Partitioning and multi-threading can noticeably improve the performance. Here is a .NET library I wrote called Gigantor designed to do regular expression searches of large files that uses partitioning and multi-threading (available as source or nuget package). According to my benchmarking you should expect in the neighborhood of an 8x improvement for uncompressed text with a simple regex. I'd like to learn more about your use case if you try this and don't get similar results (or even if you do).
Here is an example for benchmarking single threaded vs multi-threaded performance using Gigantor's RegexSearcher
class.
using System.Text.RegularExpressions;
using Imagibee.Gigantor;
using System.Diagnostics;
public void Benchmark(string path, string word)
{
// Create the dependencies we will need
Regex regex = new(word, RegexOptions.Compiled);
AutoResetEvent progress = new(false);
Stopwatch stopwatch = new();
// Benchmark results with differing number of threads
foreach (var numWorkers in new List<int>() { 1, 128 }) {
Console.WriteLine($"Starting search with {numWorkers} thread(s)");
stopwatch.Start();
// Create the searcher
RegexSearcher searcher = new(
path,
regex,
progress,
maxMatchCount: 1000,
maxWorkers: numWorkers);
// Start and wait for completion
Background.StartAndWait(
new List<IBackground>() { searcher },
progress,
(_) => { Console.Write("."); },
1000);
Console.Write('\n');
// Display results
var runTime = stopwatch.Elapsed.TotalSeconds;
Console.WriteLine($"Completed in {runTime} seconds");
stopwatch.Reset();
}
}
About the Benchmarking
The benchmarking consists of searching for the Regex of the pattern @"food"

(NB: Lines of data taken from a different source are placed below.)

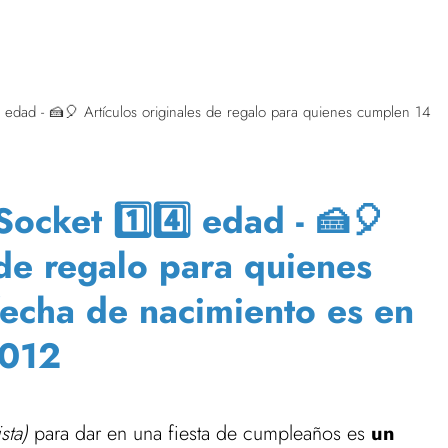
edad - 🍰🎈 Artículos originales de regalo para quienes cumplen 14
cket 1️⃣4️⃣ edad - 🍰🎈
 de regalo para quienes
fecha de nacimiento es en
012
sta)
para dar en una fiesta de cumpleaños es
un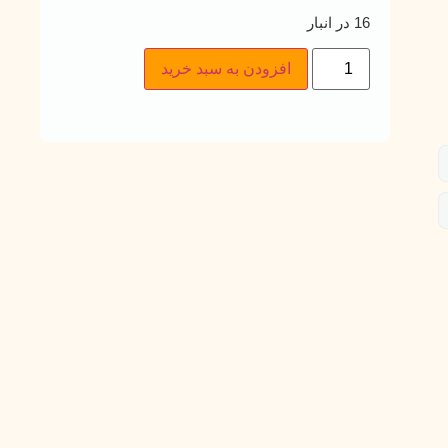
16 در انبار
افزودن به سبد خرید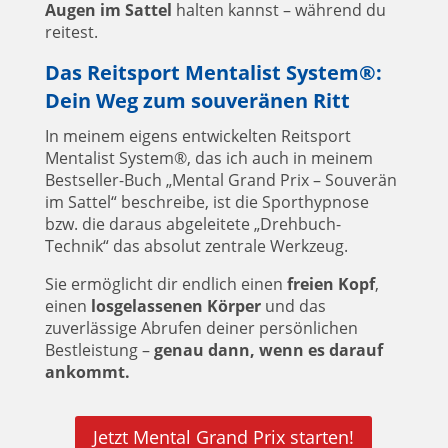
Augen im Sattel
halten kannst – während du
reitest.
Das Reitsport Mentalist System®:
Dein Weg zum souveränen Ritt
In meinem eigens entwickelten Reitsport
Mentalist System®, das ich auch in meinem
Bestseller-Buch „Mental Grand Prix – Souverän
im Sattel“ beschreibe, ist die Sporthypnose
bzw. die daraus abgeleitete „Drehbuch-
Technik“ das absolut zentrale Werkzeug.
Sie ermöglicht dir endlich einen
freien Kopf
,
einen
losgelassenen Körper
und das
zuverlässige Abrufen deiner persönlichen
Bestleistung –
genau dann, wenn es darauf
ankommt.
Jetzt Mental Grand Prix starten!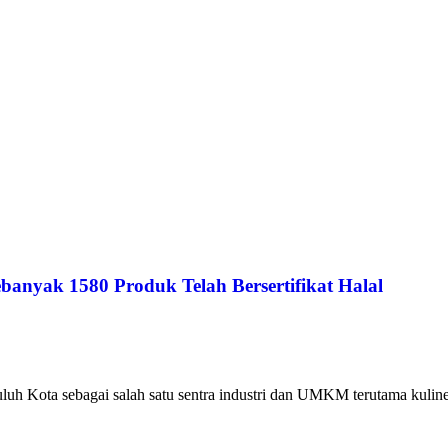
anyak 1580 Produk Telah Bersertifikat Halal
h Kota sebagai salah satu sentra industri dan UMKM terutama kuliner 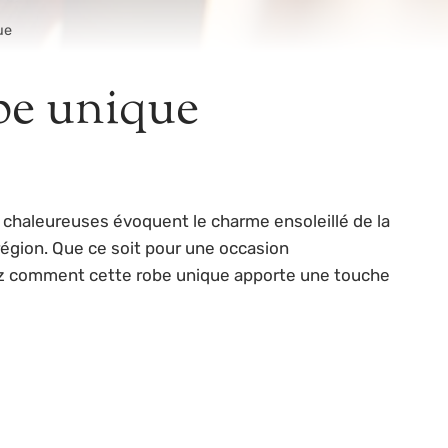
ue
obe unique
chaleureuses évoquent le charme ensoleillé de la
égion. Que ce soit pour une occasion
rez comment cette robe unique apporte une touche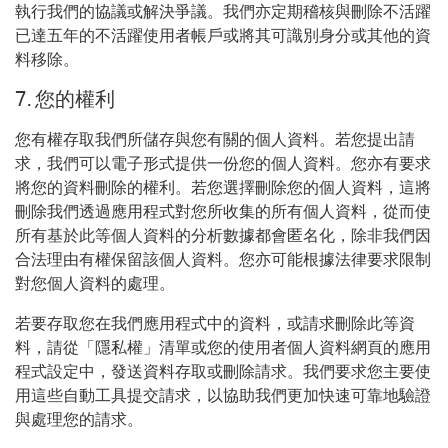
執行我們的協議或解決爭議。我們亦定期稽核與刪除不活躍
已達五年的不活躍使用者帳戶或將其可識別身分或其他的資
料移除。
7.
您的權利
您有權存取我們所儲存與您有關的個人資料。若您提出請
求，我們可以電子形式提供一份您的個人資料。您亦有要求
將您的資料刪除的權利。若您選擇刪除您的個人資料，這將
刪除我們透過應用程式對您所收集的所有個人資料，從而使
所有基於此等個人資料的分析數據都會匿名化，除非我們因
合法理由有權保留該個人資料。您亦可能根據法律要求限制
對您個人資料的處理。
若要存取您在我們應用程式中的資料，或請求刪除此等資
料，請從「隱私權」清單或您的使用者個人資料網頁的應用
程式設定中，發送資料存取或刪除請求。我們要求您主要使
用這些自動工具提交請求，以協助我們更加快速可靠地驗證
與處理您的請求。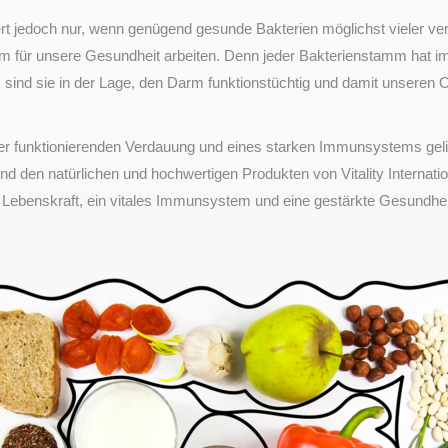
rt jedoch nur, wenn genügend gesunde Bakterien möglichst vieler ve
 für unsere Gesundheit arbeiten. Denn jeder Bakterienstamm hat i
sind sie in der Lage, den Darm funktionstüchtig und damit unseren
ner funktionierenden Verdauung und eines starken Immunsystems geli
 den natürlichen und hochwertigen Produkten von Vitality Internatio
 Lebenskraft, ein vitales Immunsystem und eine gestärkte Gesundhe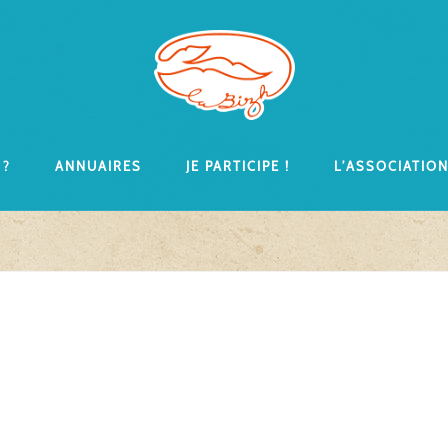
 ?
Annuaires
Je participe !
L’associatio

over enwik9. Five iterations are ran and the average throughput is used. The benchmarking source code is here. Command and results shown below.
$ dotnet SearchApp/bin/Release/net6.0/SearchApp.dll benchmark ${TMPDIR}/enwik9
........................
maxWorkers=1, chunkKiBytes=512, maxThread=32767
105160 matches found
searched 5000000000 bytes in 24.0289207 seconds
-> 208.0825877460239 MBytes/s
..............
maxWorkers=2, chunkKiBytes=512, maxThread=32767
105160 matches found
searched 5000000000 bytes in 12.692795 seconds
-> 393.92426963485974 MBytes/s
.........
maxWorkers=4, chunkKiBytes=512, maxThread=32767
105160 matches found
searched 5000000000 bytes in 6.8668367 seconds
-> 728.1373095707955 MBytes/s
....
maxWorkers=8, chunkKiBytes=512, maxThread=32767
105160 matches found
searched 5000000000 bytes in 3.7174496 seconds
-> 1345.0081475213544 MBytes/s
....
maxWorkers=16, chunkKiBytes=512, maxThread=32767
105160 matches found
searched 5000000000 bytes in 3.0211296 seconds
-> 1655.0100995336313 MBytes/s
....
maxWorkers=32, chunkKiBytes=512, maxThread=32767
105160 matches found
searched 5000000000 bytes in 3.191699 seconds
-> 1566.5637643148682 MBytes/s
....
maxWorkers=64, chunkKiBytes=512, maxThread=32767
105160 matches found
searched 5000000000 bytes in 3.2240221 seconds
-> 1550.8578554718963 MBytes/s
....
maxWorkers=128, chunkKiBytes=512, maxThread=32767
105160 matches found
searched 5000000000 bytes in 3.3693127 seconds
-> 1483.982178323787 MBytes/s
The value of 8x was computed by dividing the throughput value from maxWorkers=16
with maxWorkers=1
(1655 / 208 = 7.96). And this is what I was referring to.
NOTES:
- The above results are when net6 is targeted. I have recently re-run with net7 and the single threaded performance has improved a lot to 416 MBps. So with net7 the overall performance has improved to 1771 MBps but the relative improvement has decreased to about 4x.
- The pattern
@"food"
is a very simple regex. For more complex regex that require more CPU I would expect a greater relative performance improvement by using this approach.